**Description of the task:**
Please write out exactly the lines of the data below from the line holding "eigen zeer gecompliceerde" through the line holding "moeten gedragen, zelfs", and leave out the rest.

►

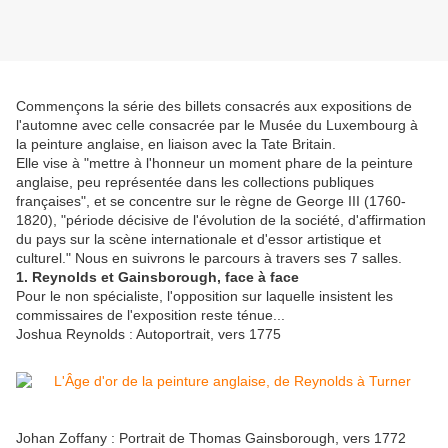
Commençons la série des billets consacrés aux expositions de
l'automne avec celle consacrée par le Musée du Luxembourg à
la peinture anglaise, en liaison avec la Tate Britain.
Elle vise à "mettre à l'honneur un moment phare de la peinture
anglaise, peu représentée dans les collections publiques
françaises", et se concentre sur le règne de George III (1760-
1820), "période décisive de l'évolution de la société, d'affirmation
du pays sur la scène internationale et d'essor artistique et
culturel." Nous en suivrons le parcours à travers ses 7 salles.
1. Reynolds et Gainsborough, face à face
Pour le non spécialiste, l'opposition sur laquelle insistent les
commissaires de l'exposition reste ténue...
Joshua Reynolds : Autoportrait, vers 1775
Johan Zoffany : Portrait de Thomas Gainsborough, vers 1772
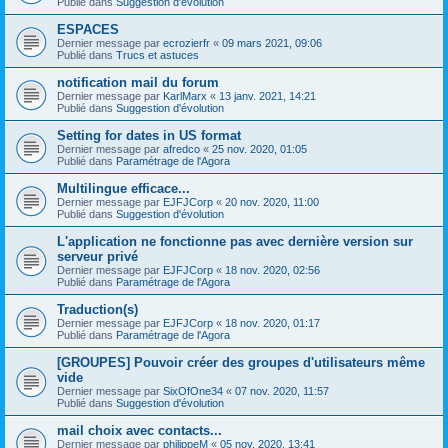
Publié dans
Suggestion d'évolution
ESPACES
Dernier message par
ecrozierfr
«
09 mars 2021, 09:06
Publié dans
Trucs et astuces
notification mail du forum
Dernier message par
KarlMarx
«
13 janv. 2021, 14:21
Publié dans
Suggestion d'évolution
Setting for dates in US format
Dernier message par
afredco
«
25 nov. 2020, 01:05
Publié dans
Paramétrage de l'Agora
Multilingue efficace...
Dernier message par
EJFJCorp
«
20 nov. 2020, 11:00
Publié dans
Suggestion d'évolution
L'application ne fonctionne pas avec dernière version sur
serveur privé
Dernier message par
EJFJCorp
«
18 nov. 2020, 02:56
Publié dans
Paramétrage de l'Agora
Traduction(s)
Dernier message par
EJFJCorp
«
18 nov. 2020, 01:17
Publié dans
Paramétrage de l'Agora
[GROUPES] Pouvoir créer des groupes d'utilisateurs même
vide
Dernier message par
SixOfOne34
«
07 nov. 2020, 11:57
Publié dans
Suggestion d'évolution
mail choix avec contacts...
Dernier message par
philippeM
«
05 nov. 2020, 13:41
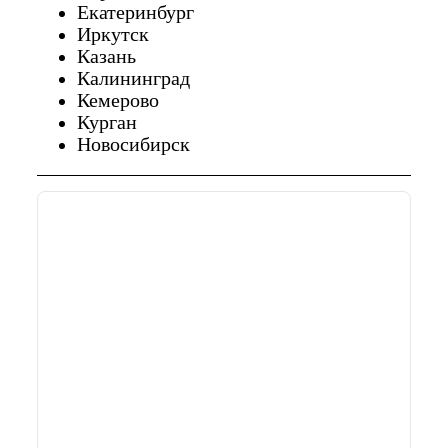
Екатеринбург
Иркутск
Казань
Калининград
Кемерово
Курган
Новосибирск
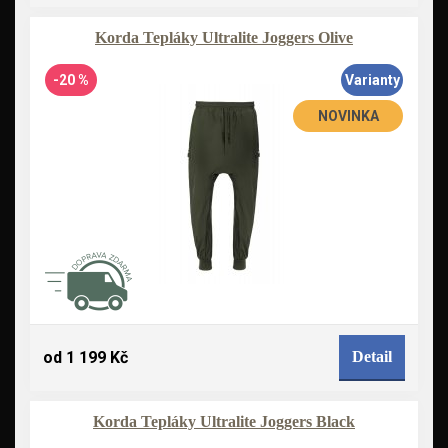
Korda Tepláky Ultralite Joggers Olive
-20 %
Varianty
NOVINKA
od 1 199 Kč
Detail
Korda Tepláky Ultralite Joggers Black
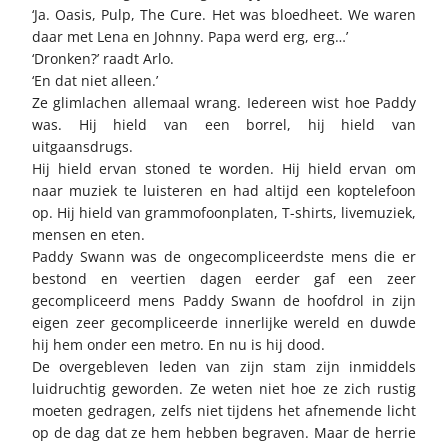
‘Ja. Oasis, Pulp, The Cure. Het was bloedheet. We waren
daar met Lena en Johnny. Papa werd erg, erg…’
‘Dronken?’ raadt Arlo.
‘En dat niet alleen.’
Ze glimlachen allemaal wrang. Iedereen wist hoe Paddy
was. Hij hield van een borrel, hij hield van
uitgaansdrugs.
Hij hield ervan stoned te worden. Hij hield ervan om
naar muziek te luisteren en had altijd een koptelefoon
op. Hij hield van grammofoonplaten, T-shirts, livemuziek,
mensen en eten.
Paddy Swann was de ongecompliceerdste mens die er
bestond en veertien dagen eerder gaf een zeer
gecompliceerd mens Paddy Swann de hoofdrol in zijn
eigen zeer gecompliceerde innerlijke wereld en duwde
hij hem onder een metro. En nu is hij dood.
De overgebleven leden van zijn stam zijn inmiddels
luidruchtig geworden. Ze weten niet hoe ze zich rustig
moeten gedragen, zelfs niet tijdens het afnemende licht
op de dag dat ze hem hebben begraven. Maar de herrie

◄

**Task solution:**
eigen zeer gecompliceerde innerlijke wereld en duwde
hij hem onder een metro. En nu is hij dood.
De overgebleven leden van zijn stam zijn inmiddels
luidruchtig geworden. Ze weten niet hoe ze zich rustig
moeten gedragen, zelfs niet tijdens het afnemende licht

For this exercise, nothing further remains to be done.